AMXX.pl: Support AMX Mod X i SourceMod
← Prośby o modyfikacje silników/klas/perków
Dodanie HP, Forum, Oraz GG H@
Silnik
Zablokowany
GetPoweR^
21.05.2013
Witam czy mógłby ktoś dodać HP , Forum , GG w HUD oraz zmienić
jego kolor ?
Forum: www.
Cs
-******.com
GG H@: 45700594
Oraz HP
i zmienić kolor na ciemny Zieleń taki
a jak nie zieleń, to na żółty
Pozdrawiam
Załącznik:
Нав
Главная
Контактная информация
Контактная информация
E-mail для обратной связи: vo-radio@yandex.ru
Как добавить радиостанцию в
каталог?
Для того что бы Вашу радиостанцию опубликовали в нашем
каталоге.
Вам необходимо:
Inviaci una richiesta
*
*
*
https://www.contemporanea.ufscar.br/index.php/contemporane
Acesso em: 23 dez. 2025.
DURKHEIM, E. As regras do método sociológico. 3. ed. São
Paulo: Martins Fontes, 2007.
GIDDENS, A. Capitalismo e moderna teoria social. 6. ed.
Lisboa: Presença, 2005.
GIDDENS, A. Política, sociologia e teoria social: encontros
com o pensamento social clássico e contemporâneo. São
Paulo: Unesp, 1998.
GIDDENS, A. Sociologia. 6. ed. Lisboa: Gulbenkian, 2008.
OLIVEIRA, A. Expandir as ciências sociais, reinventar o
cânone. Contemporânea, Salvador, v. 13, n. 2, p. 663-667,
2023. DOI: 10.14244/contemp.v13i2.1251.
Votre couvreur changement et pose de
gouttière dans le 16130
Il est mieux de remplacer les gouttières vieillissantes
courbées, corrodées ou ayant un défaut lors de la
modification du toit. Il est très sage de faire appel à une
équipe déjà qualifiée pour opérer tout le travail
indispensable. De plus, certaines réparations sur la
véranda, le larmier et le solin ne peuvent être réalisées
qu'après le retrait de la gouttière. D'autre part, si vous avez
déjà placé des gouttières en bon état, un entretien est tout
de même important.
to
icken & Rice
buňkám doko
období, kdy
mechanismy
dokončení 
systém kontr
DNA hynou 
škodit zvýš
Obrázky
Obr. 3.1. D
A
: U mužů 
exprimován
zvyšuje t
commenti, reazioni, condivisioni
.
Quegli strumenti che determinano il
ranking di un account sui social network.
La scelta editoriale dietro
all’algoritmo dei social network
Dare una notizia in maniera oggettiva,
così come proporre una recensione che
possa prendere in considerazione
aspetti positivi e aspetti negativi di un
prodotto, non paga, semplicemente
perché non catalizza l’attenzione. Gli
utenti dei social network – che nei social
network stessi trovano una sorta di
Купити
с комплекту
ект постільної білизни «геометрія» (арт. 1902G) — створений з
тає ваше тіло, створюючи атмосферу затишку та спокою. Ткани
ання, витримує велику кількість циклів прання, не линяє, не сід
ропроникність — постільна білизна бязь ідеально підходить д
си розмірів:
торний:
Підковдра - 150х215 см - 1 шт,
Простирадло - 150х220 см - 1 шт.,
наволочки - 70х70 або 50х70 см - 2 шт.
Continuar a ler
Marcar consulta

Your assignment
Copy the lines above that hold the word "network".

Written solution
ranking di un account sui social network.
all’algoritmo dei social network
utenti dei social network – che nei social
network stessi trovano una sorta di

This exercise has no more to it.